Lines to restate from the data below: from the one containing "14 JUN 2026" to the one containing "Kat Kolektif House", both included. Give them again exactly, and only them.

- [Source information]:
· · · ·

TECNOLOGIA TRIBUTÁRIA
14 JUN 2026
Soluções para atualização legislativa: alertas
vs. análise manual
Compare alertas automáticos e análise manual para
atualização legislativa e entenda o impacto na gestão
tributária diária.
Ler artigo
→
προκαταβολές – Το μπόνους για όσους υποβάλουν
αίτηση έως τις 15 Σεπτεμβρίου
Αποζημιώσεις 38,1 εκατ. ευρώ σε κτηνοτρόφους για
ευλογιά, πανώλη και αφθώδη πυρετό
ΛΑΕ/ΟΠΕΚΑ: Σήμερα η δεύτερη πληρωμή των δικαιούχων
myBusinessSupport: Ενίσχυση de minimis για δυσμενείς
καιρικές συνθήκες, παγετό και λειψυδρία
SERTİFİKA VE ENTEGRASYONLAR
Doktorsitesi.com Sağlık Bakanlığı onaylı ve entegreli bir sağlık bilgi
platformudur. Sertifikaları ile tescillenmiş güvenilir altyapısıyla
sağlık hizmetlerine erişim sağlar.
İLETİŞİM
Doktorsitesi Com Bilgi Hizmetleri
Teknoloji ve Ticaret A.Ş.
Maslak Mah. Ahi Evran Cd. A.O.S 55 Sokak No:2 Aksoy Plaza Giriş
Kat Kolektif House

· · · ·

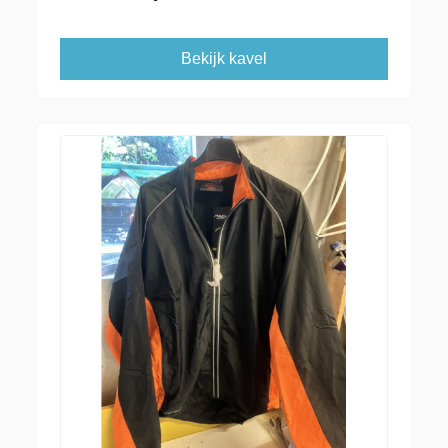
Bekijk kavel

· · · ·

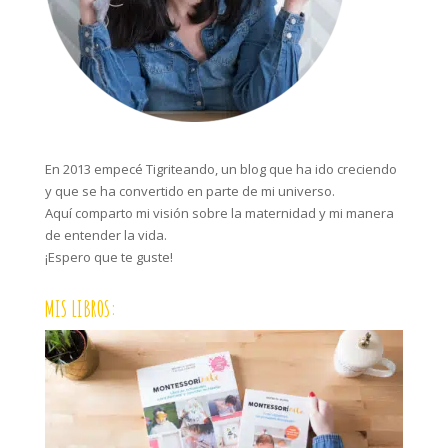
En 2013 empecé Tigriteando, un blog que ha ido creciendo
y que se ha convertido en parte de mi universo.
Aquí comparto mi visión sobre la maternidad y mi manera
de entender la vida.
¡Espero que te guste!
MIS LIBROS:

· · · ·

- [Result for this task]:
14 JUN 2026
Soluções para atualização legislativa: alertas
vs. análise manual
Compare alertas automáticos e análise manual para
atualização legislativa e entenda o impacto na gestão
tributária diária.
Ler artigo
→
προκαταβολές – Το μπόνους για όσους υποβάλουν
αίτηση έως τις 15 Σεπτεμβρίου
Αποζημιώσεις 38,1 εκατ. ευρώ σε κτηνοτρόφους για
ευλογιά, πανώλη και αφθώδη πυρετό
ΛΑΕ/ΟΠΕΚΑ: Σήμερα η δεύτερη πληρωμή των δικαιούχων
myBusinessSupport: Ενίσχυση de minimis για δυσμενείς
καιρικές συνθήκες, παγετό και λειψυδρία
SERTİFİKA VE ENTEGRASYONLAR
Doktorsitesi.com Sağlık Bakanlığı onaylı ve entegreli bir sağlık bilgi
platformudur. Sertifikaları ile tescillenmiş güvenilir altyapısıyla
sağlık hizmetlerine erişim sağlar.
İLETİŞİM
Doktorsitesi Com Bilgi Hizmetleri
Teknoloji ve Ticaret A.Ş.
Maslak Mah. Ahi Evran Cd. A.O.S 55 Sokak No:2 Aksoy Plaza Giriş
Kat Kolektif House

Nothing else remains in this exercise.